Effects of a Pharmacist-Designed Clinical Decision Support System on Antimicrobial Stewardship

Author:

Amor-García Miguel Ángel1,Chamorro-de-Vega Esther2,Rodríguez-González Carmen Guadalupe2,Iglesias-Peinado Irene3,Moreno-Díaz Raquel1

Affiliation:

1. Pharmacy Service, Hospital Universitario Infanta Cristina, Parla, Madrid, Spain

2. Pharmacy Service, Instituto de Investigación Sanitaria Gregorio Marañón, Hospital General Universitario Gregorio Marañón, Madrid, Spain

3. Department of Pharmacology, Pharmacognosy and Botany, Faculty of Pharmacy, Complutense University of Madrid, Madrid, Spain

Abstract

Abstract Background Clinical decision support systems (CDSSs) are computer applications, which can be applied to give guidance to practitioners in antimicrobial stewardship (AS) activities; however, further information is needed for their optimal use.
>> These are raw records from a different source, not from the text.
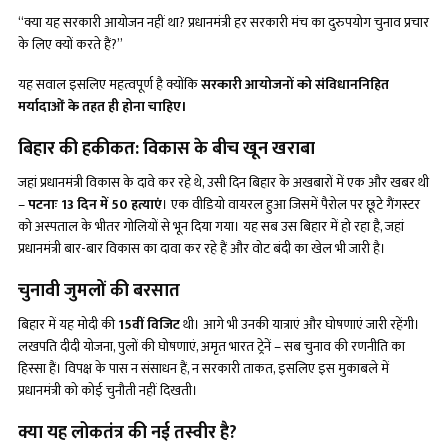
“क्या यह सरकारी आयोजन नहीं था? प्रधानमंत्री हर सरकारी मंच का दुरुपयोग चुनाव प्रचार
के लिए क्यों करते हैं?”
यह सवाल इसलिए महत्वपूर्ण है क्योंकि
सरकारी आयोजनों को संविधाननिहित
मर्यादाओं के तहत ही होना चाहिए।
बिहार की हकीकत: विकास के बीच खून खराबा
जहां प्रधानमंत्री विकास के दावे कर रहे थे, उसी दिन बिहार के अखबारों में एक और खबर थी
–
पटनाः
13 दिन में 50 हत्याएं
। एक वीडियो वायरल हुआ जिसमें पैरोल पर छूटे गैंगस्टर
को अस्पताल के भीतर गोलियों से भून दिया गया। यह सब उस बिहार में हो रहा है, जहां
प्रधानमंत्री बार-बार विकास का दावा कर रहे हैं और वोट बंदी का खेल भी जारी है।
चुनावी जुमलों की बरसात
बिहार में यह मोदी की
15वीं विजिट
थी। आगे भी उनकी यात्राएं और घोषणाएं जारी रहेंगी।
लखपति दीदी योजना, पुलों की घोषणाएं, अमृत भारत ट्रेनें – सब चुनाव की रणनीति का
हिस्सा हैं। विपक्ष के पास न संसाधन हैं, न सरकारी ताकत, इसलिए इस मुकाबले में
प्रधानमंत्री को कोई चुनौती नहीं दिखती।
क्या यह लोकतंत्र की नई तस्वीर है
?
Objectives Our objective was to analyze the implementation of a CDSS program in a second-level hospital, describing alerts, recommendations, and the effects on consumption and clinical outcomes. Methods In October 2020, a pharmacist-driven CDSS designed for AS was implemented in a second-level hospital. The program provides a list of alerts related to antimicrobial treatment and microbiology, which were automatized for revision by the AS professionals. To analyze the implementation of the CDSS, a pre–post-intervention, retrospective study was designed. AS-triggered alerts and recommendations (total number and rate of acceptance) were compiled. The effect of the CDSS was measured using antimicrobial consumption, duration of antimicrobial treatments, in-hospital mortality, and length of stay (LOS) for patients admitted for infectious causes. Results The AS team revised a total of 7,543 alerts and 772 patients had at least one recommendation, with an acceptance rate of 79.3%. Antimicrobial consumption decreased from 691.1 to 656.8 defined daily doses (DDD)/1,000 beds-month (p = 0.04) and the duration of antimicrobial treatment from 3.6 to 3.3 days (p < 0.01). In-hospital mortality decreased from 6.6 to 6.2% (p = 0.46) and mean LOS from 7.2 to 6.2 days (p < 0.01). Conclusion The implementation of a CDSS resulted in a significant reduction of antimicrobial DDD, duration of antimicrobial treatments, and hospital LOS. There was no significant difference in mortality.